We analysed the core, and it was scanning the rung[2] area at that time, and there was 2 vma_slot in this rung. The mmap_sem.count of these two vma_slot's mm struct are -4294967295(0xFFFFFFFF00000001) and -4294967291 (0xFFFFFFFF00000005), which means we can't got the related read semaphore lock at that time, It means the return value of try_down_read_slot_mmap_sem() will be -EBUSY. Please see the bellow for details.

In our test, we enabled swap in the system, and in some special situation we may can not got the mm_sem read semaphore lock for a peroid of time.
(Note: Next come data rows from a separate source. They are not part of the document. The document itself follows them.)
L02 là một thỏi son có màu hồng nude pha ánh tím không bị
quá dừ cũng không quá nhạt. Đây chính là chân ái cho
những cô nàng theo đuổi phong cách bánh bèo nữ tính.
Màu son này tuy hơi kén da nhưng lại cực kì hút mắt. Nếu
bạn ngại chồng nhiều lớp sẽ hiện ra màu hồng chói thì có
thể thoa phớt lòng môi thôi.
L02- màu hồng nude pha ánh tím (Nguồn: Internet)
I'm not quite sure if our anaylsis is right or not, Is it possbile to run endlessly in the while(rung->pages_to_scan &&rung->vma_root.num ? Any idea about this problem ?

Thanks.

crash> p uksm_scan_ladder[2] $6 = { $6 = { vma_root = { height = 1, rnode = 0xffff881fe2f6a8a8, enter_node = 0xffff881fe2f6a8a8, shift = 8, stores_size = 256, mask = 255, min = 2, num = 2, ... ... },

... ...

current_scan = 0xffff882007254cf0, current_offset = 241, offset_init = 0, step = 606, flags = 1, pages_to_scan = 3212, cpu_ratio = -2500, cover_msecs = 200 } crash> sradix_tree_node.stores struct sradix_tree_node { [24] void *stores[]; } crash> x/16g 0xffff881fe2f6a8a8+24 0xffff881fe2f6a8c0: 0xffff881fdd284170 0xffff882007254cf0 0xffff881fe2f6a8d0: 0x0000000000000000 0x0000000000000000 0xffff881fe2f6a8e0: 0x0000000000000000 0x0000000000000000 0xffff881fe2f6a8f0: 0x0000000000000000 0x0000000000000000 0xffff881fe2f6a900: 0x0000000000000000 0x0000000000000000 0xffff881fe2f6a910: 0x0000000000000000 0x0000000000000000 0xffff881fe2f6a920: 0x0000000000000000 0x0000000000000000 0xffff881fe2f6a930: 0x0000000000000000 0x0000000000000000 crash> vma_slot 0xffff881fdd284170 struct vma_slot { snode = 0xffff881fe2f6a8a8, sindex = 0, slot_list = { next = 0xffff881fdd284180, prev = 0xffff881fdd284180 }, fully_scanned_round = 576, dedup_num = 0, pages_scanned = 2635, last_scanned = 2635, pages_to_scan = 0, rung = 0xffffffff81efeb70 <uksm_scan_ladder+496>, rmap_list_pool = 0xffff8809ca928000, pool_counts = 0xffff880e88110000, pool_size = 4096, vma = 0xffff881e22dec948, mm = 0xffff881d1b6ef6c0, ctime_j = 4463343148, pages = 2097152, flags = 19, pages_cowed = 0, pages_merged = 0, pages_bemerged = 0, dedup_list = { next = 0xffff881fdd284218, prev = 0xffff881fdd284218 } }

crash> mm_struct 0xffff881d1b6ef6c0 struct mm_struct { mmap = 0xffff881de0020438, mm_rb = { rb_node = 0xffff8818321a2608 }, mmap_cache = 0xffff881d09571878, get_unmapped_area = 0xffffffff81019af0 , unmap_area = 0xffffffff811a0ae0 , mmap_base = 140047777320960, mmap_legacy_base = 47584893067264, task_size = 140737488351232, cached_hole_size = 0, free_area_cache = 140047777320960, highest_vm_end = 140731066691584, pgd = 0xffff881839c52000, mm_users = { counter = 60 }, mm_count = { counter = 7 },

... ...

mmap_sem = { count = -4294967295, wait_lock = { raw_lock = { { head_tail = 163580352, tickets = { head = 2496, tail = 2496 } } } }, wait_list = { next = 0xffff880f51dcfe70, prev = 0xffff880045373dd0 } }, mmlist = { next = 0xffff881d1b6ef758, prev = 0xffff881d1b6ef758 }, ... ...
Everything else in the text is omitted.